I got an email from my friend Rusty yesterday. Rusty was in the CS program with me at Rice. Unlike me, he was a guru-- one of those unnervingly competent CS kids, like Dan, who emerge from the womb already knowing how to implement multi-threaded operating systems. Rusty's knowledge of Unix was encyclopedic, and given a large pizza and a night in the lab, there was nothing he couldn't do.
Of all my close friends from college, he and Jenny Aynilian (now playing french horn in an orchestra in Tenerife) are the only two I haven't seen since we graduated in 99. Rusty always straddled worlds-- he was into CS, but he also had a serious thing for folk music, folk dancing and mountain culture. Last time I'd talked to him he was in Boston teaching at ArsDigita, but that was a while back. When I wrote asking what the hell he was up to these days, I got back the following response. (modified to cut out some personal stuff)
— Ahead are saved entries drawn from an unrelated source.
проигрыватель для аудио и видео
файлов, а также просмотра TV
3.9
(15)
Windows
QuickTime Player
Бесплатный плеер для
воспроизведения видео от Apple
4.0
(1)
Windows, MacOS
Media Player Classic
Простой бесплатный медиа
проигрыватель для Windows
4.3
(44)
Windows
how about reverse chronological order. my brother thinks all history should be taught backwards. tonight i played banjo at the local [charlotte] contradance. someone decided that the band should be called 'banjo for the people'. i wanted to be the sam hill band, but i was too late. my real band was supposed to be playing, except that the mandolin player was in play rehearsal, the fiddler wants more practice, and the guitar player is at the beach. bunch of bums...
this morning, i bought wood. hard maple, enough for 6 banjo necks. that's at least part of what i'm doing these days. i moved up to asheville after a summer of building a deck and generally being worthless. for the first time in my life, i live out in the country. not the serious boon-docks, but i am on a gravel road and the only source of heat in our house is a small wood-burning stove. i'm about to get a whole lot better at chopping wood, as we have not even begun stocking up and it will be getting cold soon. in the basement i have a shop where i pretend to know how to make instruments. right now i've got, in various degrees of not even close to completion, a violin, a solid-body mandolin, and some open-back banjos.
the violin - i have a newfound appreciation for the violin. i've been working on this one for most of the summer. they take forever. i don't know how anyone can make a living making fiddles, except by charging $25,000 for one. the more i get into it, the more i realize what a blend of craft, art and science it is. physically it is too complex to analyze, yet for 400 years people have made amazing instruments just by trial and error, intuition, and personal aesthetic. i've made buckets of shavings, trimming a tenth of a millimeter off this part, making some curve a little sharper, but i don't have any great hopes that mine will sound or look as good as the cheapest piece of crap you might pick up at the pawn shop. maybe the second one will be better.
have you ever been to asheville? i've only been up there a few weeks now. the culture is probably not so different from berkeley, except that as soon as you leave the town you're back in rural NC, surrounded by folks who put Jesse Helms in office. i live on the border between pasture-land and forest on a small mountain, sadly topped by cell towers. ironically, the cell reception is terrible (needless to say, it doesn't bother me as i have no cell phone).
i'm a bit worried that the instrument thing is not ultimately going to support me, but i'm told that it is not possible to get a "real" job in Asheville. in fact, i've not met a single person with a real job. of my housemates, one is a vista, one is an actor, and the third does some kind of episcopal domestic aid stuff. in idle conversation, people shy away from asking "so, what do you do?", instead asking "so, are you working?". some days i wish i could find some contract work to make me a bit more secure. other days i'm happy to have bucked this 9-5 world, and i enjoy the 15 foot commute to my workshop. i will feel much better once i've actually sold an instrument. know anybody who wants a banjo?